Как я помню, он никогда не сидел без дела. Если не чинил гармонь, так занимался ремонтом стульев для госпиталя, обломки которых привозили ему прямо на дом, подшивал валенки или мастерил бурки из шкуры белого медведя.
В первые весенние месяцы откуда-то с самого севера завезли в наш город эти нарядные, отливающие полярным снегом меха. В совершенно пустом гулком магазине распластались на прилавках шкуры белых медведей, снятые с них прямо с когтями. И вот мохнатое желтовато-белое чудо появилось в нашей комнате. Я расстелил шкуру на полу, катался на ней, чихая от формалина, представлял себя охотником или очень богатым человеком, графом Монте-Кристо, у которого под ногами лежит эта мягкая благодать.
Большую пользу принес мишка нашей семье. Дедушка раскроил необычайно прочную шкуру и сшил нам бурки мехом внутрь. Медведь уберег нас в ту ледяную зиму от холода. Жаркие, толстые бурки носили и я, и бабушка, и двоюродная моя сестра, и мама. Бабушка даже умудрилась связать из медвежьей колючей шерсти варежки. Только дедушкины покрытые мозолями руки не чувствовали жесткий, как щетина, медвежий волос.
Я носил бурки до той поры, пока не сжег их Колька Шибай. Это было в несчастный день, когда Сергей Антонович потащил меня в школу.
Все умел делать мой дедушка. И вот он приступил к главному, ради чего мы ехали в Коробово, — сооружению печи.

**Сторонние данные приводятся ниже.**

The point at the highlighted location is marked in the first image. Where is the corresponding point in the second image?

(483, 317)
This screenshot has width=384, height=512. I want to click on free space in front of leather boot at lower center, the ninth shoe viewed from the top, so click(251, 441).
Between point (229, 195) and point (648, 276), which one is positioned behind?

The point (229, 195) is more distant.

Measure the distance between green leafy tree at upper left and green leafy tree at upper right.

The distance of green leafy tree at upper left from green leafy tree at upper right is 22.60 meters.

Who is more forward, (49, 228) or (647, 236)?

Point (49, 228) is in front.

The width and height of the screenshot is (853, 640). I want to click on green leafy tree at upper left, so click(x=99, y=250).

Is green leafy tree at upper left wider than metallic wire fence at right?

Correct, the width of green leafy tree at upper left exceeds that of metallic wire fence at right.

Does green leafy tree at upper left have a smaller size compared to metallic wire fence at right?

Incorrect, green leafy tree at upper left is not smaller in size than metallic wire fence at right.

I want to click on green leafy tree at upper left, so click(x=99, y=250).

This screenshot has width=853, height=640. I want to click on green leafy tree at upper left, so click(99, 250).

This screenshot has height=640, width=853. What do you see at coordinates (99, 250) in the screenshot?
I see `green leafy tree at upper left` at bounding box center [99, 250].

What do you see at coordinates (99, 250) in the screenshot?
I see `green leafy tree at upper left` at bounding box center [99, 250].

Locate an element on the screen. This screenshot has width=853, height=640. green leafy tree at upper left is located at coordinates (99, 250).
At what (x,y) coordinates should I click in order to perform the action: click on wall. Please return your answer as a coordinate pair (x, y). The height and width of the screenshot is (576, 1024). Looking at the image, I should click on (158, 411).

Перед тем как бить печь, он надумал утеплить Ефросиньину избу. При своей одышке он как-то ухитрился поднять сруб и с помощью Митрия Арапа заменил нижний иструхлевший венец бревен, сделал завалинку и засыпал ее землей.

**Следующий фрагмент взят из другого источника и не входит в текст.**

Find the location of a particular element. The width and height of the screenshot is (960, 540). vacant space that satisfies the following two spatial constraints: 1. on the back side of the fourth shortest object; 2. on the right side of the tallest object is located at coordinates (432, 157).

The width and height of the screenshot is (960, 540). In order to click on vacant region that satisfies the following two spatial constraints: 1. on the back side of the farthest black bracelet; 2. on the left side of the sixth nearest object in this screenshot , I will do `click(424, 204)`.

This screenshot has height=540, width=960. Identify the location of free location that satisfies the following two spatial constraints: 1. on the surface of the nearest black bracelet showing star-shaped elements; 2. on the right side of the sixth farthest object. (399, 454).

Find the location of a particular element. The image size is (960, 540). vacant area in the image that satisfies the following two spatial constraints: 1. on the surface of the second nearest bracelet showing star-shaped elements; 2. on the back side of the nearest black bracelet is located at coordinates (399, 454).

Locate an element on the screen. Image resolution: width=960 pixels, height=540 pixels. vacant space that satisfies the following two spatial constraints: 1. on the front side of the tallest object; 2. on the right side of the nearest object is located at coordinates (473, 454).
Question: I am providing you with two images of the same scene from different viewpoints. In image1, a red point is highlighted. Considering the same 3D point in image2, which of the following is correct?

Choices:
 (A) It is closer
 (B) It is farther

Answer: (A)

Прибегая со скотного двора проведать ребятишек, Ефросинья всплескивала руками:
— Сам бог тебя, кум, послал ко мне. Сам бог.
«Посланец бога» в потусторонние силы не верил и всегда это осуждал.
— Я атеист, Ефросинья. А человечий бог — это голова и руки, — серьезно отвечал он.
— Да ты уж не обидься, не обидься, кум, я ведь это спроста. Больно уж баско ты все уделал, — оправдывалась Ефросинья.
Теперь предстояло сделать самое главное. Прежде всего надо было найти глину, причем не обычную красную, а желтоватую, с песком. Эта обладает особой вязкостью. В поисках глины мы обошли старые ямы, откуда когда-то давно брали землю для Степановой и Митриевой печей. Помяв глину в пальцах, дедушка остался недоволен, и мы обошли с ним нижние и верхние лужки, навестили давно заросшие березой ямы — сыти, в которых когда-то коробовцы мочили лыко. Теперь же и липа здесь вывелась. Видно, всю ее износили в лаптях. Об этом рассказывал мне дедушка, переводя дух. Он чувствовал любой взгорок, любой пологий подъемчик и задыхался. Мне же это было непонятно: ведь совсем ровно, никакого подъема нет.
Даже из кирпича не просто сложить печь, а тут надо слепить из совершенно бесформенной глиняной массы, которая от воды не может твердеть, как цемент, от сильного жара трескается. Как с ней быть? А как сделать свод?
Только на под и дымоход дается несколько десятков кирпичей. На белый же свет выходит труба в виде дырявой корчаги, старого ведерного чугуна или запасливо подобранным в городе обломком канализационной трубы. Идешь по нашей разлохмаченной ветром деревне и любуешься диковинными трубами. Что-то древнее чувствуется в ее соломенном облике.
— Это на взгляд городского гостя живописно, — с осуждением говорил мне дедушка. — Гостю в этой избе не жить, с этой трубой из дернины не мучиться. Сколько погорельцев-то из-за этого было, ты вот не видал.
Бредя по багряным осинникам в поисках печной глины, он недовольно говорил мне о том, как не по-хозяйски распоряжается наша еловая сторона отличным строевым материалом. Дома ставятся неудобные, некрасивые. Совсем непонятно, почему кроют крыши соломой, когда можно напилить тес. Додумаются, наверное, все-таки люди и станут удобнее и культурнее жить.